I don’t know… maybe in a country where there is an active rock ‘n’ roll scene. There are people interested in it in the Netherlands, as well as in the UK. I just need to make it clear that I work on it because this is what I like and I don’t think that playing others’ songs is my job. The Cadillacs are a very good cover band. My band is Vavoura Band. There is chemistry with Yiannis Drolapas and we perfectly match each other. We “got married” with Yiannis in 1976 because we perfectly match in some things. We have a kind of chemistry, the chemistry Mick Jagger has with Keith Richards, what John Lennon and Paul McCartney had as far as music is concerned, since we get on like a house on fire. Because what we have done separately has not touched what we have done collaboratively, either as execution or as composition.
What are your future plans?
We are celebrating 41 years with Vavoura Band and we are preparing a new album that will be released only as a vinyl disc.
With Johnny Vavouras and the Cadillacs we are going to prepare a Christmas album, something which I have wanted to do for many years, but I always remember it really late and there is not enough time. However, I will record it this year in my new studio.
Do you dance?
No, I have two left feet. I am even funnier than Tom Jones when dancing. But I make others dance.
- Johnny has been listening to this kind of music since when he was 40 days old, when his mother took him out for a walk at a small restaurant they ran in a working-class town in Ohio.

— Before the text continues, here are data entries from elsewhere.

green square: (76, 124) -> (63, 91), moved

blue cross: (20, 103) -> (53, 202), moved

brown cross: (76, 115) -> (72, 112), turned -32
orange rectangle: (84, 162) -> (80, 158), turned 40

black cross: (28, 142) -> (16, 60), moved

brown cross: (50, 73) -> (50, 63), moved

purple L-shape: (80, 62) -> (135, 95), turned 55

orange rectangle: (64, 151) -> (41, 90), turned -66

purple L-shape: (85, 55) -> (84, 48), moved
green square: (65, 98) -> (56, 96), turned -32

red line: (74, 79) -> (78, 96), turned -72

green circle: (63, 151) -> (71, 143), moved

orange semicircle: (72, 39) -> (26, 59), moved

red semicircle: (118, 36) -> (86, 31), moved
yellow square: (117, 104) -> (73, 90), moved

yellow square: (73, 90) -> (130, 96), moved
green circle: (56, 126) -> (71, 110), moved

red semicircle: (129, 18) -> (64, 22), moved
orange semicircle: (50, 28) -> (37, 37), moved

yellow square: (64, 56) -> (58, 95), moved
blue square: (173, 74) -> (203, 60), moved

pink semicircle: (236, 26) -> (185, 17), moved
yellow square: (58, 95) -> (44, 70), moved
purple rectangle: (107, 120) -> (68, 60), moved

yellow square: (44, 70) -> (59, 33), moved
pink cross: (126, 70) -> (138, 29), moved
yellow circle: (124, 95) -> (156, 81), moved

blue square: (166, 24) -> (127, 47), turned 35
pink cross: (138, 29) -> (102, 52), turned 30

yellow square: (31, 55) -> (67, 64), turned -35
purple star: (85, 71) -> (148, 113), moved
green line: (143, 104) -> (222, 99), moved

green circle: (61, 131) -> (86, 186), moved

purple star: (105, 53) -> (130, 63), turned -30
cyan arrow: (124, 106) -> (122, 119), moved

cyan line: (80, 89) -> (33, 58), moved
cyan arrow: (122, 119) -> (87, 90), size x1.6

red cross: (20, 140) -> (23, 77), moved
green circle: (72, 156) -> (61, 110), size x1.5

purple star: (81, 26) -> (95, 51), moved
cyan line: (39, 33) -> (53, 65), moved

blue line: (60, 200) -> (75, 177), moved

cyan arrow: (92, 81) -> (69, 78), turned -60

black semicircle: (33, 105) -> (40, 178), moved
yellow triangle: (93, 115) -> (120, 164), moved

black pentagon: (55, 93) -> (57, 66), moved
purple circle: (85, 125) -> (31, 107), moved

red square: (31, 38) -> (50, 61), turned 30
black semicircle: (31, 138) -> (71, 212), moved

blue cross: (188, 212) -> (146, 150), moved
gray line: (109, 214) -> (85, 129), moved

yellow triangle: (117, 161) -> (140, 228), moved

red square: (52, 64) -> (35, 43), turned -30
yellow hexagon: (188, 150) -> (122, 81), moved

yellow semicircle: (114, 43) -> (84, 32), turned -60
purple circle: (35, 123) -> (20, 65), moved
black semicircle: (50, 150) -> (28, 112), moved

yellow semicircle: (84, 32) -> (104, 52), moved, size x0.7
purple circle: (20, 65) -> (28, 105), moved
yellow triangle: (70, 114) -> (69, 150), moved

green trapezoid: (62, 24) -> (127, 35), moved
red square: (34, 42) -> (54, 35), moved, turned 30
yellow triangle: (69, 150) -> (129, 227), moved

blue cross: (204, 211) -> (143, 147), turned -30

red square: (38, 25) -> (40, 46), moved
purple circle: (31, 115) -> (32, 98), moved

- As a child, he listened to artists like Chuck Berry, Jerry Lee Lewis and others on the radio and on television. When he was 12, he got his first guitar and he started experimenting with ballads, too.
- On 28/1 he will celebrate the Vavoura Band 40+1 years of presence at Lazy Club.
- If he had to choose a song, that would be “Working class hero” by John Lennon. The Beatles are the top music band for him, since they are a music, harmony and music evolution lesson from rock ‘n’ roll to indie and psychedelic music.